───── The data ─────

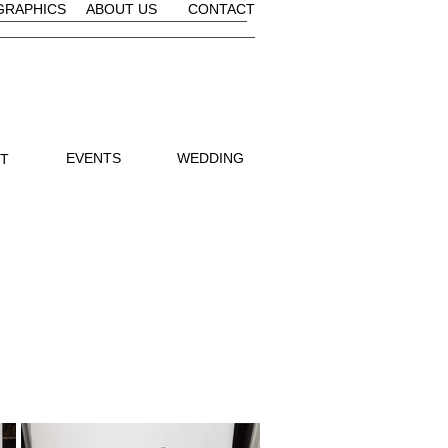
GRAPHICS
ABOUT US
CONTACT
EVENTS
WEDDING
IT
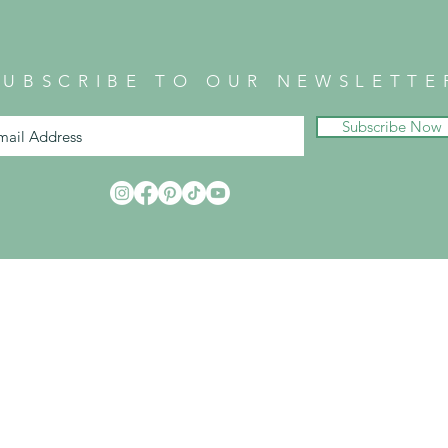
SUBSCRIBE TO OUR NEWSLETTE
Subscribe Now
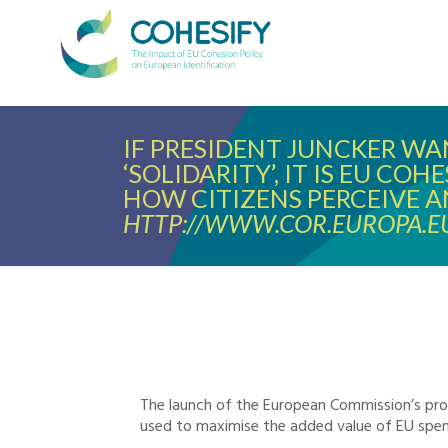
IF PRESIDENT JUNCKER W
‘SOLIDARITY’, IT IS EU CO
HOW CITIZENS PERCEIVE A
HTTP://WWW.COR.EUROPA.E
The launch of the European Commission’s pro
used to maximise the added value of EU spen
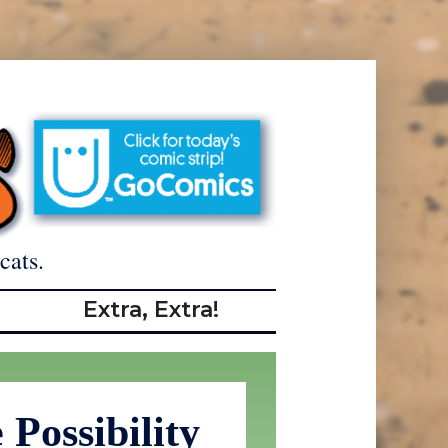
cats.
Extra, Extra!
Possibility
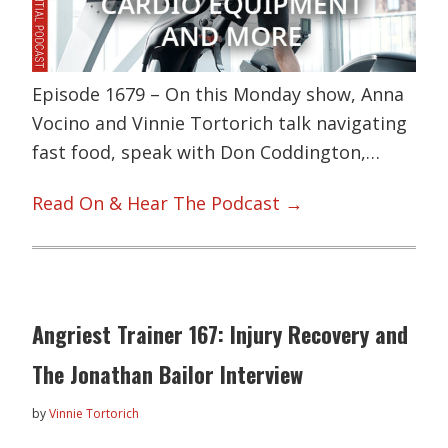
Episode 1679 – On this Monday show, Anna
Vocino and Vinnie Tortorich talk navigating
fast food, speak with Don Coddington,…
Read On & Hear The Podcast →
Angriest Trainer 167: Injury Recovery and
The Jonathan Bailor Interview
by
Vinnie Tortorich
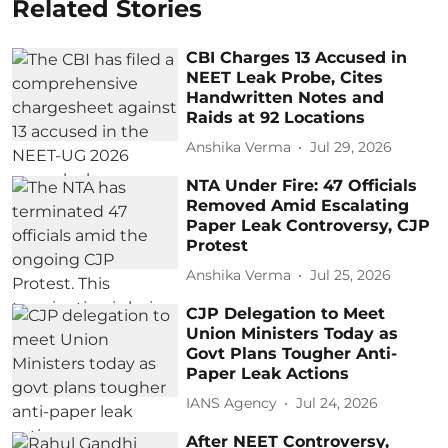
Related Stories
CBI Charges 13 Accused in
NEET Leak Probe, Cites
Handwritten Notes and
Raids at 92 Locations
Anshika Verma
Jul 29, 2026
NTA Under Fire: 47 Officials
Removed Amid Escalating
Paper Leak Controversy, CJP
Protest
Anshika Verma
Jul 25, 2026
CJP Delegation to Meet
Union Ministers Today as
Govt Plans Tougher Anti-
Paper Leak Actions
IANS Agency
Jul 24, 2026
After NEET Controversy,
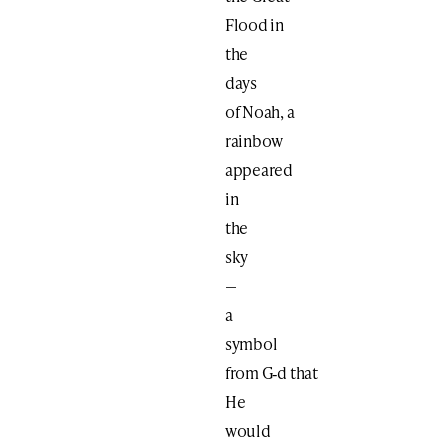
Flood in
the
days
of Noah, a
rainbow
appeared
in
the
sky
—
a
symbol
from G‑d that
He
would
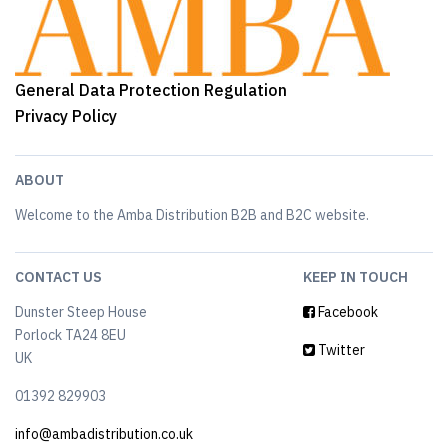
General Data Protection Regulation
Privacy Policy
ABOUT
Welcome to the Amba Distribution B2B and B2C website.
CONTACT US
KEEP IN TOUCH
Dunster Steep House
Facebook
Porlock TA24 8EU
Twitter
UK
01392 829903
info@ambadistribution.co.uk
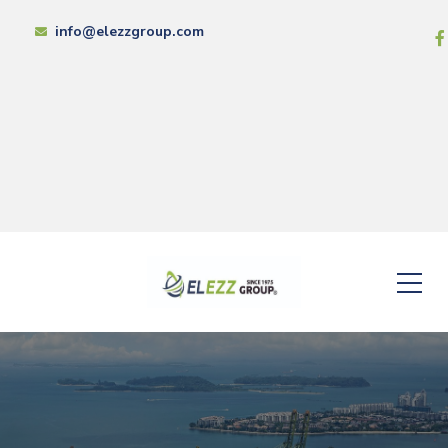
info@elezzgroup.com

─────

Activity: Look through the entries above, and wherever a line holds the word "Controversy", copy it.

Response to this task:
Paper Leak Controversy, CJP
After NEET Controversy,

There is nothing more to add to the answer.